И вот здесь-то, когда оставался Митрофан наедине со своими мыслями, у него все чаще, с нежданной силой, стала возникать честолюбивая мечта о власти. Он бы и сам не мог сказать, с чего именно это началось: с чтения ли еще в монашестве книг о властелинах, когда игрой воображения вызывал он самые смелые картины, или с того, что, став казначеем, приблизился к владыке и власти его. Он только помнил, что особенно ярко разгорелось это неуемное пламя и начало жечь нестерпимым огнем после того, как впервые увидел он облачение владыки перед службой.
Поверх длинного белого подрясника с широкими рукавами надели на неказистого Мартирия нашейную узкую епитрахиль коричневого цвета, затем фелонь бухарского шелка, на груди и плечах его забелел омофор, расшитый золотыми нитями, на голову легла митра, украшенная драгоценными камнями, а в руки взял владыка кизиловый посох с навершьем из слоновой кости.
Нежданная мысль обожгла тогда Митрофана: «Да я ж умнее тебя, и на мне все это величавее было б».
На мгновение он почувствовал, как лоб его приятно сдавила митра, руки ощутили холодок костяного навершья.
Ему даже сниться стало, как надевает он на себя одежды владыки, и, просыпаясь, он шептал смятенно, в тоске: «Господи, освободи душу мою от вожделения».

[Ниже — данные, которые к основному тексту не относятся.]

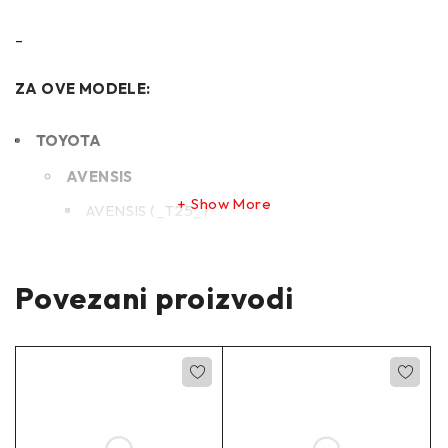
–
ZA OVE MODELE:
TOYOTA
AVENSIS
Show More
AVENSIS (_T25_)
AVENSIS Estate (_T25_)
AVENSIS Saloon (_T25_)
Povezani proizvodi
–
Proizvođač:
SPEEDMAX C42045JCTUOTUV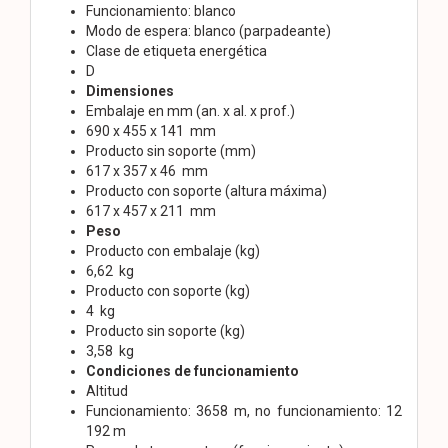
Funcionamiento: blanco
Modo de espera: blanco (parpadeante)
Clase de etiqueta energética
D
Dimensiones
Embalaje en mm (an. x al. x prof.)
690 x 455 x 141 mm
Producto sin soporte (mm)
617 x 357 x 46 mm
Producto con soporte (altura máxima)
617 x 457 x 211 mm
Peso
Producto con embalaje (kg)
6,62 kg
Producto con soporte (kg)
4 kg
Producto sin soporte (kg)
3,58 kg
Condiciones de funcionamiento
Altitud
Funcionamiento: 3658 m, no funcionamiento: 12
192 m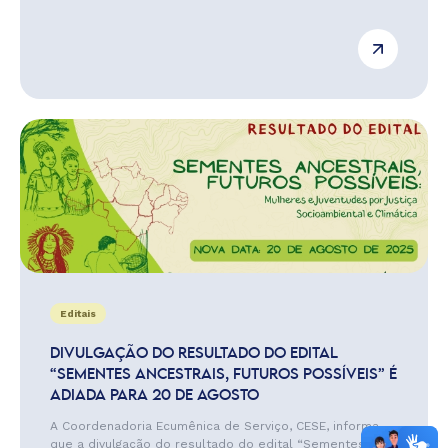
Editais
DIVULGAÇÃO DO RESULTADO DO EDITAL
“SEMENTES ANCESTRAIS, FUTUROS POSSÍVEIS” É
ADIADA PARA 20 DE AGOSTO
A Coordenadoria Ecumênica de Serviço, CESE, informa
que a divulgação do resultado do edital “Sementes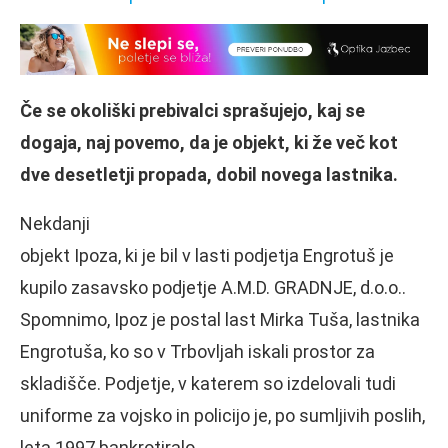
Če se okoliški prebivalci sprašujejo, kaj se
dogaja, naj povemo, da je objekt, ki že več kot
dve desetletji propada, dobil novega lastnika.
Nekdanji
objekt Ipoza, ki je bil v lasti podjetja Engrotuš je
kupilo zasavsko podjetje A.M.D. GRADNJE, d.o.o..
Spomnimo, Ipoz je postal last Mirka Tuša, lastnika
Engrotuša, ko so v Trbovljah iskali prostor za
skladišče. Podjetje, v katerem so izdelovali tudi
uniforme za vojsko in policijo je, po sumljivih poslih,
leta 1997 bankrotiralo.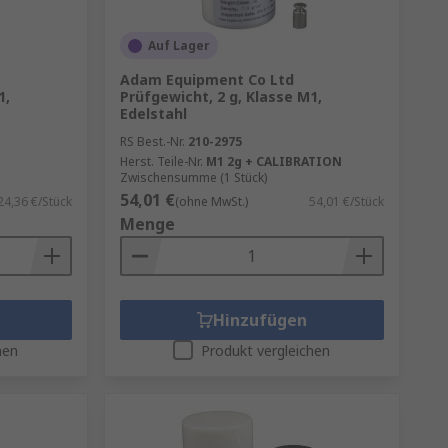
Auf Lager
Adam Equipment Co Ltd
1,
Prüfgewicht, 2 g, Klasse M1,
Edelstahl
RS Best.-Nr.
210-2975
Herst. Teile-Nr.
M1 2g + CALIBRATION
Zwischensumme (1 Stück)
54,01 €
24,36 €/Stück
(ohne MwSt.)
54,01 €/Stück
Menge
Hinzufügen
hen
Produkt vergleichen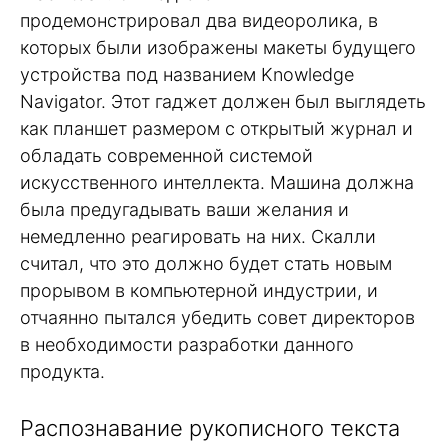
продемонстрировал два видеоролика, в
которых были изображены макеты будущего
устройства под названием Knowledge
Navigator. Этот гаджет должен был выглядеть
как планшет размером с открытый журнал и
обладать современной системой
искусственного интеллекта. Машина должна
была предугадывать ваши желания и
немедленно реагировать на них. Скалли
считал, что это должно будет стать новым
прорывом в компьютерной индустрии, и
отчаянно пытался убедить совет директоров
в необходимости разработки данного
продукта.
Распознавание рукописного текста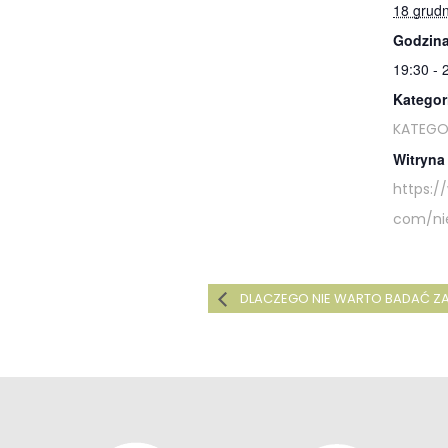
18 grud
Godzina
19:30 - 
Kategor
KATEGO
Witryna
https:/
com/ni
DLACZEGO NIE WARTO BADAĆ 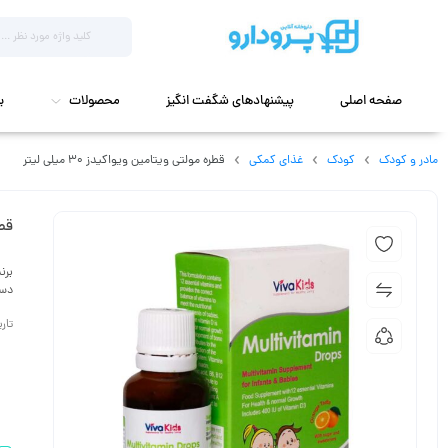
صفحه اصلی
پیشنهادهای شگفت انگیز
محصولات
ب
مادر و کودک
کودک
غذای کمکی
قطره مولتی ویتامین ویواکیدز 30 میلی لیتر
قطر
برن
دست
تاریخ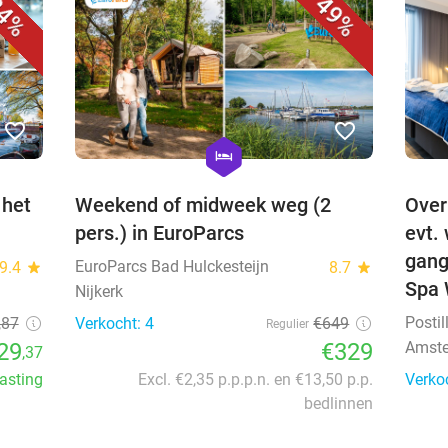
4%
49%
favorite_border
favorite_border
hexagon
hotel
 het
Weekend of midweek weg (2
Over
pers.) in EuroParcs
evt.
gang
EuroParcs Bad Hulckesteijn
9.4
star
8.7
star
Spa
Nijkerk
Posti
,87
Verkocht: 4
€649
Regulier
29
€329
Amst
,37
lasting
Excl. €2,35 p.p.p.n. en €13,50 p.p.
Verko
bedlinnen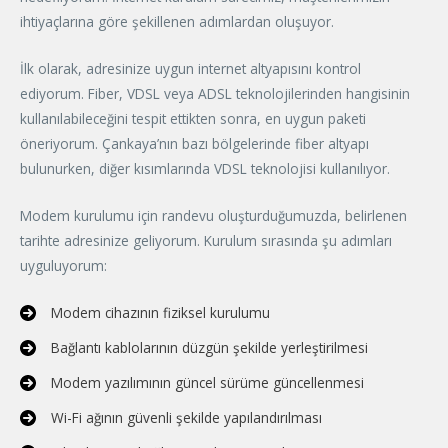
ihtiyaçlarına göre şekillenen adımlardan oluşuyor.
İlk olarak, adresinize uygun internet altyapısını kontrol
ediyorum. Fiber, VDSL veya ADSL teknolojilerinden hangisinin
kullanılabileceğini tespit ettikten sonra, en uygun paketi
öneriyorum. Çankaya’nın bazı bölgelerinde fiber altyapı
bulunurken, diğer kısımlarında VDSL teknolojisi kullanılıyor.
Modem kurulumu için randevu oluşturduğumuzda, belirlenen
tarihte adresinize geliyorum. Kurulum sırasında şu adımları
uyguluyorum:
Modem cihazının fiziksel kurulumu
Bağlantı kablolarının düzgün şekilde yerleştirilmesi
Modem yazılımının güncel sürüme güncellenmesi
Wi-Fi ağının güvenli şekilde yapılandırılması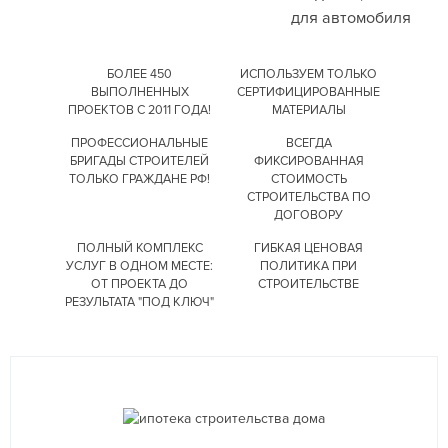
для автомобиля
БОЛЕЕ 450
ИСПОЛЬЗУЕМ ТОЛЬКО
ВЫПОЛНЕННЫХ
СЕРТИФИЦИРОВАННЫЕ
ПРОЕКТОВ С 2011 ГОДА!
МАТЕРИАЛЫ
ПРОФЕССИОНАЛЬНЫЕ
ВСЕГДА
БРИГАДЫ СТРОИТЕЛЕЙ
ФИКСИРОВАННАЯ
ТОЛЬКО ГРАЖДАНЕ РФ!
СТОИМОСТЬ
СТРОИТЕЛЬСТВА
ПО
ДОГОВОРУ
ПОЛНЫЙ КОМПЛЕКС
ГИБКАЯ ЦЕНОВАЯ
УСЛУГ
В ОДНОМ МЕСТЕ:
ПОЛИТИКА
ПРИ
ОТ ПРОЕКТА
ДО
СТРОИТЕЛЬСТВЕ
РЕЗУЛЬТАТА "ПОД КЛЮЧ"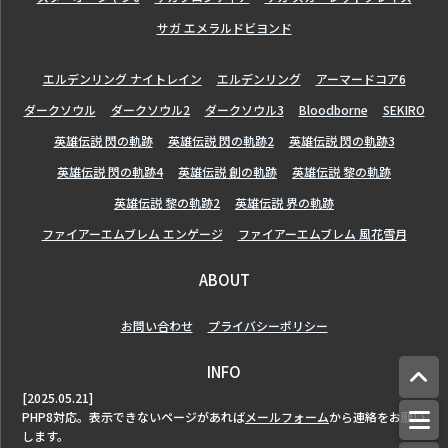
サガ エメラルドビヨンド
エルデンリング ナイトレイン
エルデンリング
アーマードコア6
ダークソウル
ダークソウル2
ダークソウル3
Bloodborne
SEKIRO
英雄伝説 閃の軌跡
英雄伝説 閃の軌跡2
英雄伝説 閃の軌跡3
英雄伝説 閃の軌跡4
英雄伝説 創の軌跡
英雄伝説 黎の軌跡
英雄伝説 黎の軌跡2
英雄伝説 界の軌跡
ファイアーエムブレム エンゲージ
ファイアーエムブレム 風花雪月
ABOUT
お問い合わせ
プライバシーポリシー
INFO
[2025.05.21]
PHP8対応。表示できないページがあれば
メールフォーム
から連絡をお願い
します。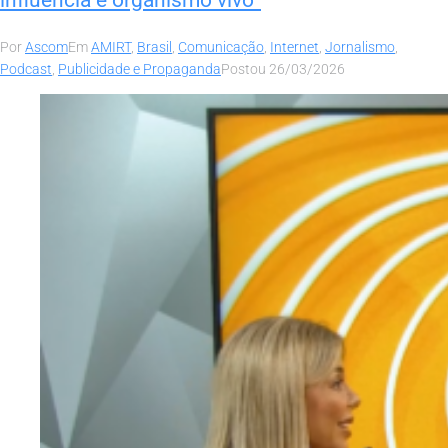
influência é organismo vivo”
Por
Ascom
Em
AMIRT
,
Brasil
,
Comunicação
,
Internet
,
Jornalismo
,
Podcast
,
Publicidade e Propaganda
Postou
26/03/2026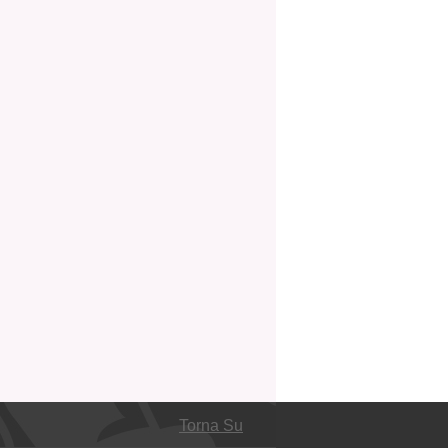
Torna Su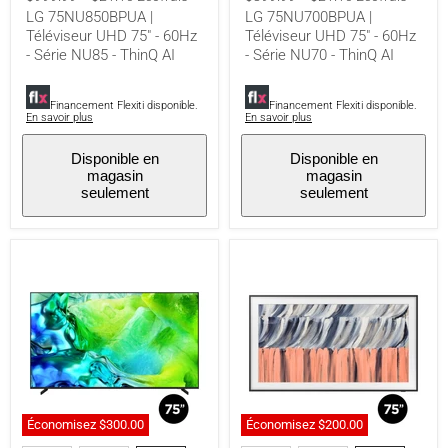
60Hz
60Hz
LG 75NU850BPUA |
LG 75NU700BPUA |
-
-
Téléviseur UHD 75" - 60Hz
Téléviseur UHD 75" - 60Hz
Série
Série
- Série NU85 - ThinQ AI
- Série NU70 - ThinQ AI
NU85
NU70
-
-
ThinQ
ThinQ
AI
AI
Financement Flexiti disponible.
Financement Flexiti disponible.
En savoir plus
En savoir plus
Disponible en
Disponible en
magasin
magasin
seulement
seulement
Économisez
$300.00
Économisez
$200.00
Samsung
Samsung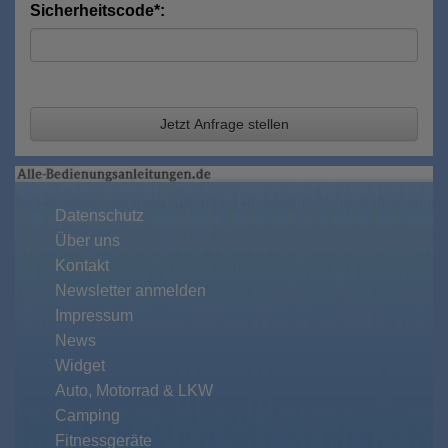
Sicherheitscode*:
Jetzt Anfrage stellen
Datenschutz
Über uns
Kontakt
Newsletter anmelden
Impressum
News
Widget
Auto, Motorrad & LKW
Camping
Fitnessgeräte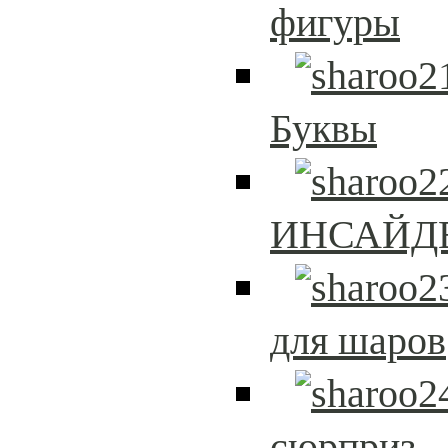
фигуры
Буквы
ИНСАЙД
для шаров
сюрприз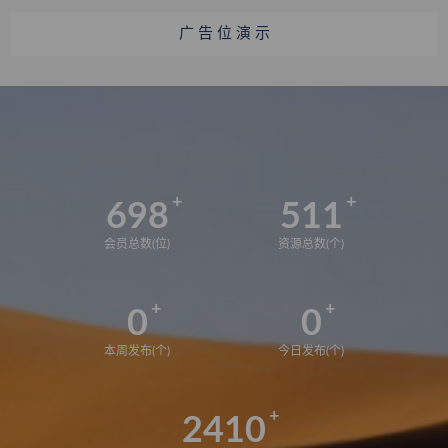
广 告 位 演 示
698
511
会员总数(位)
资源总数(个)
0
0
本周发布(个)
今日发布(个)
2410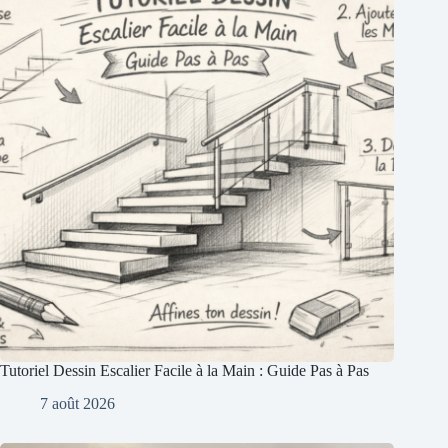
Tutoriel Dessin Escalier Facile à la Main : Guide Pas à Pas
7 août 2026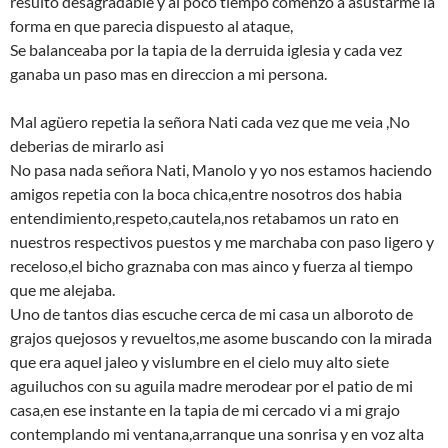
resulto desagradable y al poco tiempo comenzo a asustarme la
forma en que parecia dispuesto al ataque,
Se balanceaba por la tapia de la derruida iglesia y cada vez
ganaba un paso mas en direccion a mi persona.
Mal agüero repetia la señora Nati cada vez que me veia ,No
deberias de mirarlo asi
No pasa nada señora Nati, Manolo y yo nos estamos haciendo
amigos repetia con la boca chica,entre nosotros dos habia
entendimiento,respeto,cautela,nos retabamos un rato en
nuestros respectivos puestos y me marchaba con paso ligero y
receloso,el bicho graznaba con mas ainco y fuerza al tiempo
que me alejaba.
Uno de tantos dias escuche cerca de mi casa un alboroto de
grajos quejosos y revueltos,me asome buscando con la mirada
que era aquel jaleo y vislumbre en el cielo muy alto siete
aguiluchos con su aguila madre merodear por el patio de mi
casa,en ese instante en la tapia de mi cercado vi a mi grajo
contemplando mi ventana,arranque una sonrisa y en voz alta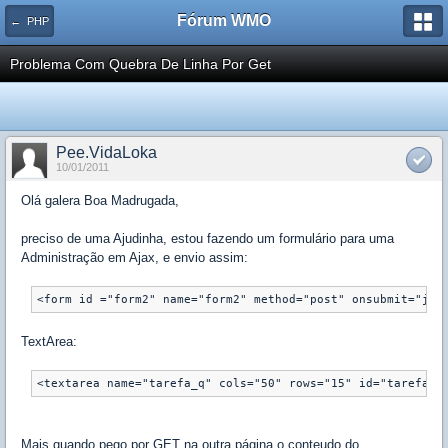
Fórum WMO
← PHP
Problema Com Quebra De Linha Por Get
Pee.VidaLoka
10/01/2011
Olá galera Boa Madrugada,
preciso de uma Ajudinha, estou fazendo um formulário para uma
Administração em Ajax, e envio assim:
<form id ="form2" name="form2" method="post" onsubmit="jav
TextArea:
<textarea name="tarefa_q" cols="50" rows="15" id="tarefa_q
Mais quando pego por GET na outra página o conteudo do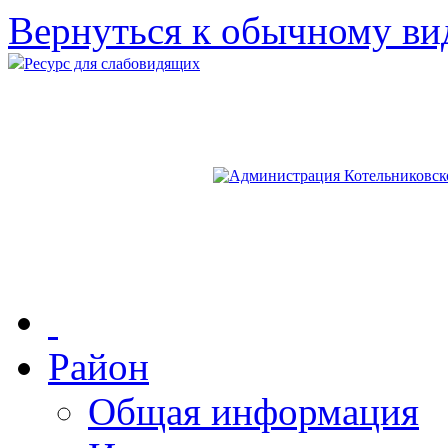
Вернуться к обычному ви
Ресурс для слабовидящих
Район
Общая информация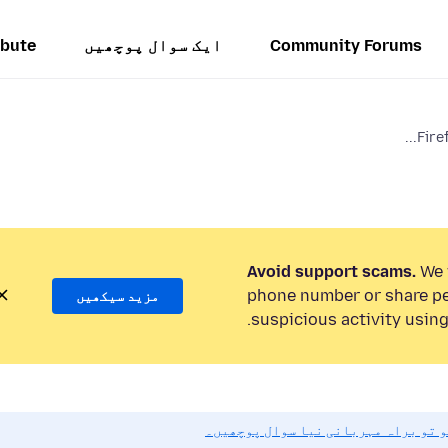
Community Forums
ایک سوال پوچھیں
ibute
Fire
Avoid support scams.
We w
phone number or share pe
مزید سیکھیں
suspicious activity using
و تو براہ مہربانی نیا سوال پوچھیں۔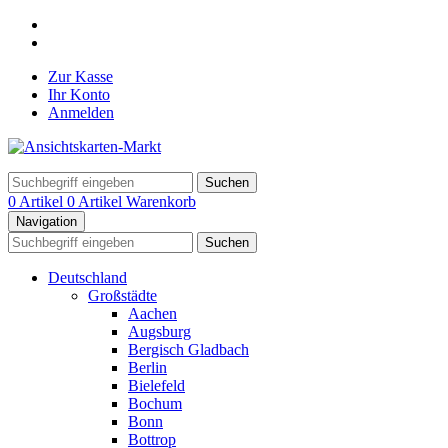
Zur Kasse
Ihr Konto
Anmelden
Suchen
0 Artikel
0 Artikel
Warenkorb
Navigation
Suchen
Deutschland
Großstädte
Aachen
Augsburg
Bergisch Gladbach
Berlin
Bielefeld
Bochum
Bonn
Bottrop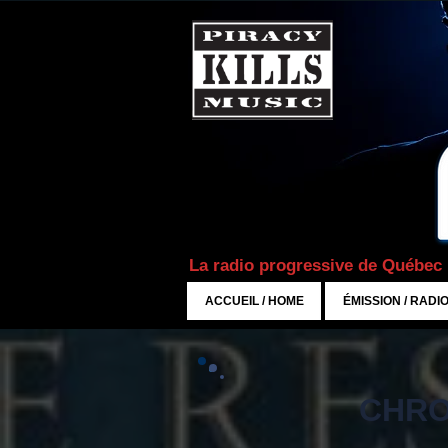
La radio progressive de Québec
ACCUEIL / HOME
ÉMISSION / RADI
CHRO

Через много лет Митрофан стал игуменом Антониева монастыря, правой рукой владыки, который с этого времени начал отчего-то чахнуть и умер в корчах у озера Селигер, едучи с Митрофаном по вызову в суздальский Владимир. Похоронили Мартирия в золотой паперти Софийского собора, а на площади у Софии собралось вече для выбора нового владыки. Хотел было Всеволод без выборов назначить епископа, да раздумал – с Новгородом тонкость надобна: хотя бы вид сделать, что вече избрало.
На трех одинаковых жребиях записал посадник по одному имени: Антония, Спиридона, Митрофана. Жребий скрепили печатью Софийского собора и положили на главный престол.